* [Your goal] From the listing below, retype exactly the line holding "Rádio São Paulo (385, 664)", the line holding "Ondas curtas (44, 1380)", and the lines between them; skip everything else.

* [Records shown]
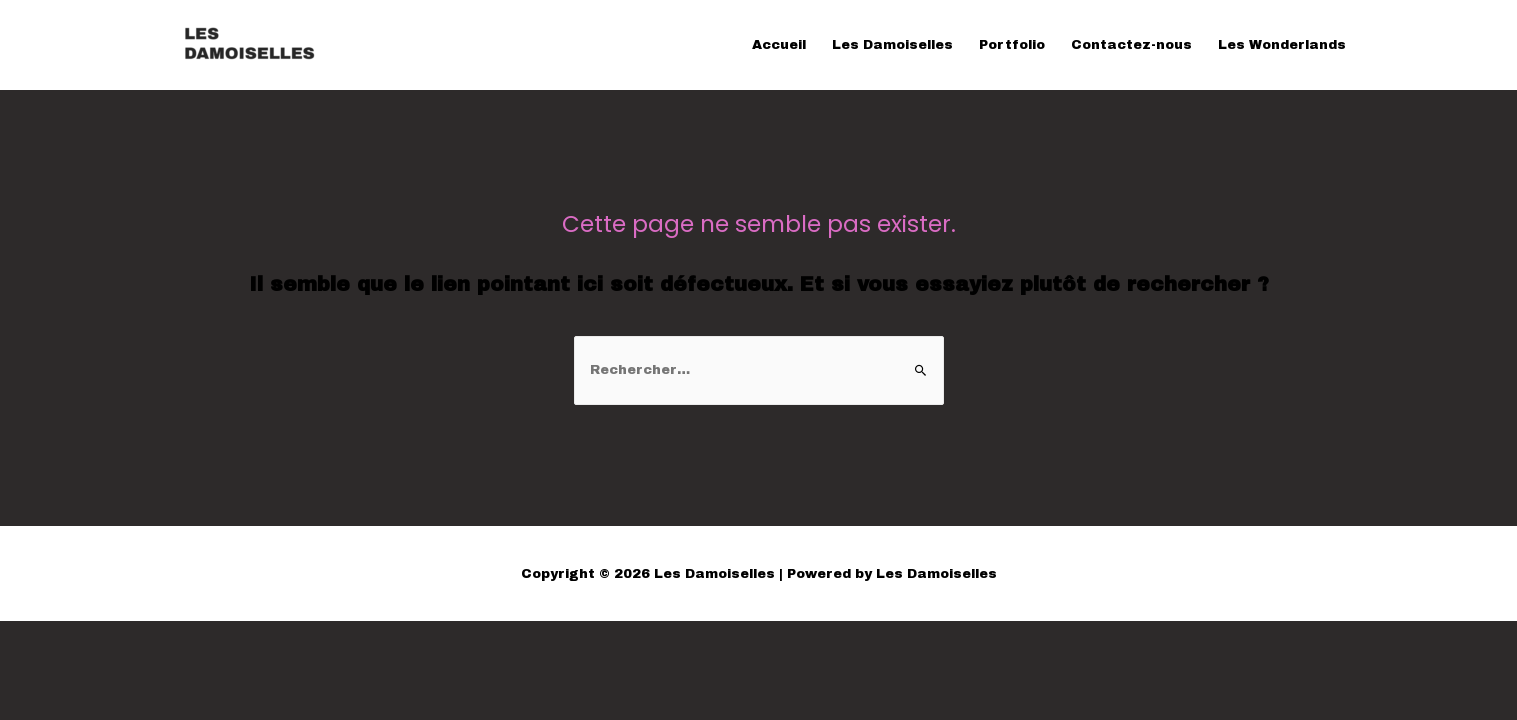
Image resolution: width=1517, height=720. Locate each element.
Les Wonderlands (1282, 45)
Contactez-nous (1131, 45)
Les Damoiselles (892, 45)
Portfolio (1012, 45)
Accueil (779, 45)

...

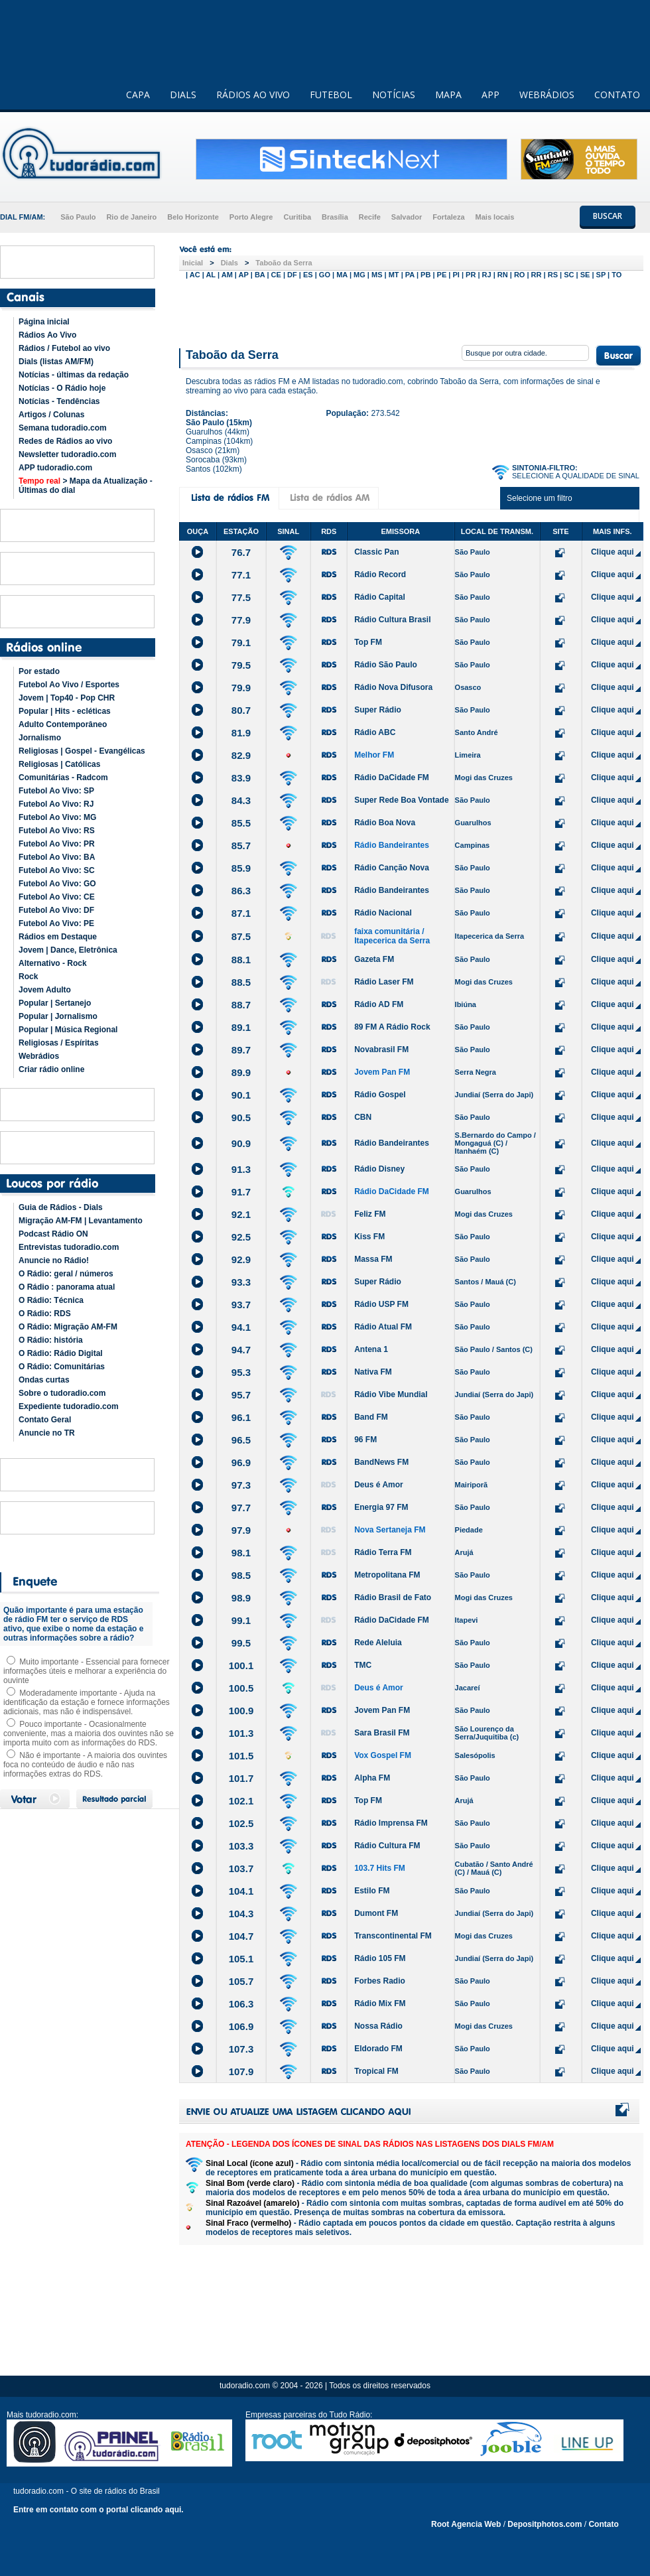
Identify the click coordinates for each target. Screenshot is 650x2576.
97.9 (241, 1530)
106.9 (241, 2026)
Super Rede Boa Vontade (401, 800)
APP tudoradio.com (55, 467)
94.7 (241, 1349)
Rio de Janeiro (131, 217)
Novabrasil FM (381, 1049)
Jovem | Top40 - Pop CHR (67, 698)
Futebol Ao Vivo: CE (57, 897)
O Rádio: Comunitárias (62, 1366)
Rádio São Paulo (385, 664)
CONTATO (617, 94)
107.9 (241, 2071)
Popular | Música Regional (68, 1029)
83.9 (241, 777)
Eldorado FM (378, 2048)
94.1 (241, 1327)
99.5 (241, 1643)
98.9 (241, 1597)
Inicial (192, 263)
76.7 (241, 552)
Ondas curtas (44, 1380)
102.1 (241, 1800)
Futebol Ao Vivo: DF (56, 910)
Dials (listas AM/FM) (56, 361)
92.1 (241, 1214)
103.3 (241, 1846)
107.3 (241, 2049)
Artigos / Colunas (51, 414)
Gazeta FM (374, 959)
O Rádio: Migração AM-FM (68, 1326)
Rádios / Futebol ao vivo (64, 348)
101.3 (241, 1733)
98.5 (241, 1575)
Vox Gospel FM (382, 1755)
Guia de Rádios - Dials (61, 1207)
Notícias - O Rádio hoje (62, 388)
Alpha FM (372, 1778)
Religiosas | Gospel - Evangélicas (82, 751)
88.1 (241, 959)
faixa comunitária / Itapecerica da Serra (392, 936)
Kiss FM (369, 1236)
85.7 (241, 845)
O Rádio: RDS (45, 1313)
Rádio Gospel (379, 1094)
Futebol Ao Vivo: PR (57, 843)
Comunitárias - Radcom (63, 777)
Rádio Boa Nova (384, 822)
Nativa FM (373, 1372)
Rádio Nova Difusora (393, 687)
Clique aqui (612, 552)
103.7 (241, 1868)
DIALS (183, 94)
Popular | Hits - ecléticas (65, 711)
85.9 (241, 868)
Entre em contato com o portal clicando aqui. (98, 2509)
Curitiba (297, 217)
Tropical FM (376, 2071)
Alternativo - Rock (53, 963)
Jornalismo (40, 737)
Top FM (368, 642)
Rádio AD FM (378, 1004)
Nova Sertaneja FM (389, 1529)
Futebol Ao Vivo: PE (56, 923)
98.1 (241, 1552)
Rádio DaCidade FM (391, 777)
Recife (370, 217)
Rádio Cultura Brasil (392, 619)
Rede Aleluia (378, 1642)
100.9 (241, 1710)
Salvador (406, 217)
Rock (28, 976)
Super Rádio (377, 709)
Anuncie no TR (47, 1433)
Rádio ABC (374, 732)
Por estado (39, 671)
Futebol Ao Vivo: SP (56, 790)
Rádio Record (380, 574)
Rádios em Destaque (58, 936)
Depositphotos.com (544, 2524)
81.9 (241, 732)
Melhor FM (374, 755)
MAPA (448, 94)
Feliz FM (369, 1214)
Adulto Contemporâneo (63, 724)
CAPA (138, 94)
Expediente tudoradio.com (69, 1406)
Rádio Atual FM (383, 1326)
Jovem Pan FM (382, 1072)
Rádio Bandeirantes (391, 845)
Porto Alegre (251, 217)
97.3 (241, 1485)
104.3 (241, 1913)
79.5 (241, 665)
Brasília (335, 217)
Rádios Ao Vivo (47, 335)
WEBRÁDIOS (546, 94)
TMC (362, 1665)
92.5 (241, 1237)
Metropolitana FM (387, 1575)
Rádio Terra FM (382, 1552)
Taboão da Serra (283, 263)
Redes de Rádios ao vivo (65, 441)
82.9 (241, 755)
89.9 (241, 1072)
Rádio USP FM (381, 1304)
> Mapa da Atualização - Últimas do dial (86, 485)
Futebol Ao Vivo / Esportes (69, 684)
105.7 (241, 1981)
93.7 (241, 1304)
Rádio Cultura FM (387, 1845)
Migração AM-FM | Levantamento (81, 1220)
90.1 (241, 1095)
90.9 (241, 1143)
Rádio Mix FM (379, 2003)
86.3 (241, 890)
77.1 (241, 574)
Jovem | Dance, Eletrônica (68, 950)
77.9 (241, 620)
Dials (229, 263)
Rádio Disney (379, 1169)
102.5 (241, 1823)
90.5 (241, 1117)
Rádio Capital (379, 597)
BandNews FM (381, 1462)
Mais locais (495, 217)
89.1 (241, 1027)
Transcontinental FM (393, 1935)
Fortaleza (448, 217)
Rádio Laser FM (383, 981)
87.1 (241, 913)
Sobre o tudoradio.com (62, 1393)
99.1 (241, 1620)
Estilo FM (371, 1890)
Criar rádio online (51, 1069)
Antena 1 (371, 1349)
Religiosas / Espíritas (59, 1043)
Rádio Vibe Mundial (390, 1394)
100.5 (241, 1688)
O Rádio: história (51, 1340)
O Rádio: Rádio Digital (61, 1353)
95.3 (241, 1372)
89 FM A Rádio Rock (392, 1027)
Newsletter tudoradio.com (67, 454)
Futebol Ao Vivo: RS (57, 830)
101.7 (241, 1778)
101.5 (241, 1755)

* [Response area]
Rádio São Paulo (385, 664)
CONTATO (617, 94)
107.9 (241, 2071)
Popular | Música Regional (68, 1029)
83.9 (241, 777)
Eldorado FM (378, 2048)
94.1 (241, 1327)
99.5 (241, 1643)
98.9 (241, 1597)
Inicial (192, 263)
76.7 (241, 552)
Ondas curtas (44, 1380)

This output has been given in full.